[Records shown — start]

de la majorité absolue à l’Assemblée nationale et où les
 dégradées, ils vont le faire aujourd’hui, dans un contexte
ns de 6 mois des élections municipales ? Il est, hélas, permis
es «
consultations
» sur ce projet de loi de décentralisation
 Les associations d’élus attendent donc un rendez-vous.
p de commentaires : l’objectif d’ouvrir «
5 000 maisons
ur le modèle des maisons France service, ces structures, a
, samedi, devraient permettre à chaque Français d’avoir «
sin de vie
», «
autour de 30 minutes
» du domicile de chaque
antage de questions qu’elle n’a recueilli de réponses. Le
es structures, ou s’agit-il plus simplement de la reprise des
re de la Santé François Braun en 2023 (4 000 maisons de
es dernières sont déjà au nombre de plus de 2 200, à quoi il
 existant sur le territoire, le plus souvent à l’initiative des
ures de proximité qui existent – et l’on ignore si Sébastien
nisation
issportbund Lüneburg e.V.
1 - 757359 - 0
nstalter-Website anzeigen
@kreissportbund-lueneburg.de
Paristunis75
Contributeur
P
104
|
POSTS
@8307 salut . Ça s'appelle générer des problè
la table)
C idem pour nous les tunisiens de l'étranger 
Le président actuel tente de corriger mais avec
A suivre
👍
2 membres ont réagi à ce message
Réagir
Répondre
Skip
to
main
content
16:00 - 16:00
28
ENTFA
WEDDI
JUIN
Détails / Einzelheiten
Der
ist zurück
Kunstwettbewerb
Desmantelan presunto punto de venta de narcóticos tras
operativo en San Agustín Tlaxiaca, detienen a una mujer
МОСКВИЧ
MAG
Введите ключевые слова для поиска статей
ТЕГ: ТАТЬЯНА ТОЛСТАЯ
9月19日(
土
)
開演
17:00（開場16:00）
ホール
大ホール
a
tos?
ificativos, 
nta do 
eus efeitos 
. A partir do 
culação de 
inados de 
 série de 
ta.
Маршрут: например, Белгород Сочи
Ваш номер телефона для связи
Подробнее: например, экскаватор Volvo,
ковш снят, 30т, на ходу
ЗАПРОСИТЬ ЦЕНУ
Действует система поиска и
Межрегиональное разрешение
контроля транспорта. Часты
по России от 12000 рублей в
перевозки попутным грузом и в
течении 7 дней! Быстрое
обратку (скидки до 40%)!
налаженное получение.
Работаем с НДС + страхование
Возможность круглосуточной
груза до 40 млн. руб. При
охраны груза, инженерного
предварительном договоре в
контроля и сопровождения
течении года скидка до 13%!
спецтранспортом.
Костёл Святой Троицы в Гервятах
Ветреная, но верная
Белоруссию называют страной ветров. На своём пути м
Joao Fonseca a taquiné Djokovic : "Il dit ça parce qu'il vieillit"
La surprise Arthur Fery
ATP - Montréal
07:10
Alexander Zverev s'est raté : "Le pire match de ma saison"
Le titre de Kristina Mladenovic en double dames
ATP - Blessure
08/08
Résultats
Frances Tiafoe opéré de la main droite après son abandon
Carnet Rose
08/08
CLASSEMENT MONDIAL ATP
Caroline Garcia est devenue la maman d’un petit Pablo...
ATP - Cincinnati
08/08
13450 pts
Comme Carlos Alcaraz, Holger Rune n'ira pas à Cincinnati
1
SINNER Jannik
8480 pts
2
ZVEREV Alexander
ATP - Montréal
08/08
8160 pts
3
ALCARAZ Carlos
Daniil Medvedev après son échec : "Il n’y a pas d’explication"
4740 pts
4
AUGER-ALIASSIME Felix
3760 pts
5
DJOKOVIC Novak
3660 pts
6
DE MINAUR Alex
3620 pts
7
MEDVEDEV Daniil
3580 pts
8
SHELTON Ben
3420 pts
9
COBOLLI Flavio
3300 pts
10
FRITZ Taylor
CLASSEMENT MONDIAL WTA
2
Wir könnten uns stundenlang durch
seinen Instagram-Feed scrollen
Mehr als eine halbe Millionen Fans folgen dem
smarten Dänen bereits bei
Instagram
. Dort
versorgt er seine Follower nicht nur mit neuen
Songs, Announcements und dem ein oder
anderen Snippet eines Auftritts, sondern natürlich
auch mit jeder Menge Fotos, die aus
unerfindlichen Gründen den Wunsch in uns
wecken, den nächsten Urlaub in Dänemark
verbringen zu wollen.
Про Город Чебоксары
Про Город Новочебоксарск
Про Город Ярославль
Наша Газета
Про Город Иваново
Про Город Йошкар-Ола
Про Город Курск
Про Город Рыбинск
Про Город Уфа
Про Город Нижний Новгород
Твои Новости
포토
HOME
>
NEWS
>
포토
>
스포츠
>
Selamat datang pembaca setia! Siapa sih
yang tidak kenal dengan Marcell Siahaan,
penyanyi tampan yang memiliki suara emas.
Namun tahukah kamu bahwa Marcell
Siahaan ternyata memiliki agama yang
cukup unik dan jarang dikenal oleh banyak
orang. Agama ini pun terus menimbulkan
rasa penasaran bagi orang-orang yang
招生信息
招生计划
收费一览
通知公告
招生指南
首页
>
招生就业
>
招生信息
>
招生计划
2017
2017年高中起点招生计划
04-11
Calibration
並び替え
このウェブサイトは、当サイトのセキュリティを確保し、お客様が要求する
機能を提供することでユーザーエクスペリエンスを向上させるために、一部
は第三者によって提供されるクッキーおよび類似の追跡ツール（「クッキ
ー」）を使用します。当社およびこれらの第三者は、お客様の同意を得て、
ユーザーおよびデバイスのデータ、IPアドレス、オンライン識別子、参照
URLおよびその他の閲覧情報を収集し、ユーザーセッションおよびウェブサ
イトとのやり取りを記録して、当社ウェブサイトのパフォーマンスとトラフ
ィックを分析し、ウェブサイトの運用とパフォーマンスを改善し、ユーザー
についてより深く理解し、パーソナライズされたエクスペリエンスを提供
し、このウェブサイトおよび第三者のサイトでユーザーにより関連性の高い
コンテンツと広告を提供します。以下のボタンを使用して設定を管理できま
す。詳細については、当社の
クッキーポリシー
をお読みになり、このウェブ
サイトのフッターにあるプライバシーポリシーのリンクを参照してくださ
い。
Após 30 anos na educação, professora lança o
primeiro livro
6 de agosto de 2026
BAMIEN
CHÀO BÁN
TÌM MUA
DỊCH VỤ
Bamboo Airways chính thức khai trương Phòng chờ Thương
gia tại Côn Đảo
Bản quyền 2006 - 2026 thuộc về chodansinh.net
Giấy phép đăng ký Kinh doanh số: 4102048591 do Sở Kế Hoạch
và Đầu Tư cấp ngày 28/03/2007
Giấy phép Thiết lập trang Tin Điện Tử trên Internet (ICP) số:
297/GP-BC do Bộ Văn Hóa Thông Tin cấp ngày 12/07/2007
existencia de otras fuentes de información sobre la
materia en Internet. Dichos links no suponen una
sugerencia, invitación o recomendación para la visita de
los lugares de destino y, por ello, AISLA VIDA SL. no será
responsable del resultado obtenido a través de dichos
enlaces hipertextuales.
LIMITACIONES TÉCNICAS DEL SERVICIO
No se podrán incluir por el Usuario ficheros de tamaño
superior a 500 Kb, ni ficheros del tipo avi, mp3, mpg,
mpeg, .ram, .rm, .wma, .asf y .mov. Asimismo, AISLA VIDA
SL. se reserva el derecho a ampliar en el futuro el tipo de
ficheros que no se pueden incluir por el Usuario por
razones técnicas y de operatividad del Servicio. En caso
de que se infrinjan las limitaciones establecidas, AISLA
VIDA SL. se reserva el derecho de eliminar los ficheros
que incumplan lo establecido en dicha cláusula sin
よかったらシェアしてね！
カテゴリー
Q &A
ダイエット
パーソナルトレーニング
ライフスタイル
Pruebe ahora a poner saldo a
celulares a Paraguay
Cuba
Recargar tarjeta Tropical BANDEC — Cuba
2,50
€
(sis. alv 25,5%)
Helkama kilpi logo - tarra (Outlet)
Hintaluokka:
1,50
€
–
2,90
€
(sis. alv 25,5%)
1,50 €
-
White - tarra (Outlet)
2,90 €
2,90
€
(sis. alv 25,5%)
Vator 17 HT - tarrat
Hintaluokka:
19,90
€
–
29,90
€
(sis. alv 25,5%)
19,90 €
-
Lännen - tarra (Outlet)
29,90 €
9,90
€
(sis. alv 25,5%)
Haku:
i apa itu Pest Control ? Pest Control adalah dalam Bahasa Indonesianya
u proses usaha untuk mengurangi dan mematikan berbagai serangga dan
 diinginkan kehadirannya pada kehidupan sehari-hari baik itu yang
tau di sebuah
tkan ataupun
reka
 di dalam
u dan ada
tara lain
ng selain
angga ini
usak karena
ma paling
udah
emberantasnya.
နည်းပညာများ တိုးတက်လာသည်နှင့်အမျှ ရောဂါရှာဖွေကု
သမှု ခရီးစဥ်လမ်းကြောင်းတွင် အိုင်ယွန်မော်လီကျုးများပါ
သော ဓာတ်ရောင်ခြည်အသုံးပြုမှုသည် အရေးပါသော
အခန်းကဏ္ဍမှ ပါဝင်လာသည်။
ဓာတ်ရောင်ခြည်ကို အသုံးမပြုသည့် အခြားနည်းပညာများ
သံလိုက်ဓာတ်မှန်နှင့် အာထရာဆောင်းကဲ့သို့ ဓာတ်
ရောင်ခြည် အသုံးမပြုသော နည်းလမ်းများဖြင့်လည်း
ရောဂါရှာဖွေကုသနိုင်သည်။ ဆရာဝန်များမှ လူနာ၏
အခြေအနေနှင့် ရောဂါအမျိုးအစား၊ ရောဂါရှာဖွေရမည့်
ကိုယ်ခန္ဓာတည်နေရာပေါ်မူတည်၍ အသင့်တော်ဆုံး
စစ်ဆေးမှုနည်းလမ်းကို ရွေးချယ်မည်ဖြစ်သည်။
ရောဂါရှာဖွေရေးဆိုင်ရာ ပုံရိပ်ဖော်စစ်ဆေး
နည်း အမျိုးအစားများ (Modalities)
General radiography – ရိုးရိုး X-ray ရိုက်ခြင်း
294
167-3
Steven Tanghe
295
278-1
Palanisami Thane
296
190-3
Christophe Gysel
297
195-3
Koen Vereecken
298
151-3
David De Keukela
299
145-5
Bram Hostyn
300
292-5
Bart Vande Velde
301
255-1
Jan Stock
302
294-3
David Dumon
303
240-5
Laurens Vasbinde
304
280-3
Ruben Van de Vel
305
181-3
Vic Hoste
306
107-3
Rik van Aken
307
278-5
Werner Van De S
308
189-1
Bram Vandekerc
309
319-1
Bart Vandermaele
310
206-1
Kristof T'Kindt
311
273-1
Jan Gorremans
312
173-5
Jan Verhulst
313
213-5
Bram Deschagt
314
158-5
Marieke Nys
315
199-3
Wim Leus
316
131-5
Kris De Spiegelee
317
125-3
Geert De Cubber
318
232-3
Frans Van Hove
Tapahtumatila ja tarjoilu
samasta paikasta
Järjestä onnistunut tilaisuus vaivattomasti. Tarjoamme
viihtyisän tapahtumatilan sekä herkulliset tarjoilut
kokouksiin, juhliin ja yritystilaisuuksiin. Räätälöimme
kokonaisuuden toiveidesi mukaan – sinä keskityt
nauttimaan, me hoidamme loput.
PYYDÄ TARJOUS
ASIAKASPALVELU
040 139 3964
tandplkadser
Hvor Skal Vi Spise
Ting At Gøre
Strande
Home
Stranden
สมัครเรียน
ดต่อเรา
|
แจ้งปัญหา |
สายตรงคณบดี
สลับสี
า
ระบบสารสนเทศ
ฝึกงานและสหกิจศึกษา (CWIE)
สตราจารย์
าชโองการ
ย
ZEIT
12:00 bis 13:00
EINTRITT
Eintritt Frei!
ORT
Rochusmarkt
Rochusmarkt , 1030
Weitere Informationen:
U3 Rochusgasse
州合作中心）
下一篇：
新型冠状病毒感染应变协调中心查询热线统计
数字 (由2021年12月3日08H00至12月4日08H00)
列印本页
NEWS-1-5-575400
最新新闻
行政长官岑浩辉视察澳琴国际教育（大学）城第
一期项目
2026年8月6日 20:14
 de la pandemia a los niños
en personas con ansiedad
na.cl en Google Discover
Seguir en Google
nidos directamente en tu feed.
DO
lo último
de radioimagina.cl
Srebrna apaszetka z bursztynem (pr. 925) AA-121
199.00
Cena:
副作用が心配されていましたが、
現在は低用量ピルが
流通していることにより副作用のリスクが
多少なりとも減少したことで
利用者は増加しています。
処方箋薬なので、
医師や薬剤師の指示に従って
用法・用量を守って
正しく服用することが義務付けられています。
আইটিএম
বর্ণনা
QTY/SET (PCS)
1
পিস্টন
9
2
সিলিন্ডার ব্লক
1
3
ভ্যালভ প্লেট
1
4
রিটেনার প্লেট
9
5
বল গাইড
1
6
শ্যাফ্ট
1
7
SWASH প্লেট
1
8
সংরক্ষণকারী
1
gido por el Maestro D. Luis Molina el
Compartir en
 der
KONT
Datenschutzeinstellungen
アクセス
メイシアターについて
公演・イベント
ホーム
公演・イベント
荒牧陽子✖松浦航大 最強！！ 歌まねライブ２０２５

[Records shown — finish]

- [Work order]
Could you return exactly the stretch of the data above that starts at the line with "URLおよびその他の閲覧情報を収集し、ユーザーセッションおよびウェブサ" and ends at the line with "No se podrán", both lines included?

- [Solution to this task]
URLおよびその他の閲覧情報を収集し、ユーザーセッションおよびウェブサ
イトとのやり取りを記録して、当社ウェブサイトのパフォーマンスとトラフ
ィックを分析し、ウェブサイトの運用とパフォーマンスを改善し、ユーザー
についてより深く理解し、パーソナライズされたエクスペリエンスを提供
し、このウェブサイトおよび第三者のサイトでユーザーにより関連性の高い
コンテンツと広告を提供します。以下のボタンを使用して設定を管理できま
す。詳細については、当社の
クッキーポリシー
をお読みになり、このウェブ
サイトのフッターにあるプライバシーポリシーのリンクを参照してくださ
い。
Após 30 anos na educação, professora lança o
primeiro livro
6 de agosto de 2026
BAMIEN
CHÀO BÁN
TÌM MUA
DỊCH VỤ
Bamboo Airways chính thức khai trương Phòng chờ Thương
gia tại Côn Đảo
Bản quyền 2006 - 2026 thuộc về chodansinh.net
Giấy phép đăng ký Kinh doanh số: 4102048591 do Sở Kế Hoạch
và Đầu Tư cấp ngày 28/03/2007
Giấy phép Thiết lập trang Tin Điện Tử trên Internet (ICP) số:
297/GP-BC do Bộ Văn Hóa Thông Tin cấp ngày 12/07/2007
existencia de otras fuentes de información sobre la
materia en Internet. Dichos links no suponen una
sugerencia, invitación o recomendación para la visita de
los lugares de destino y, por ello, AISLA VIDA SL. no será
responsable del resultado obtenido a través de dichos
enlaces hipertextuales.
LIMITACIONES TÉCNICAS DEL SERVICIO
No se podrán incluir por el Usuario ficheros de tamaño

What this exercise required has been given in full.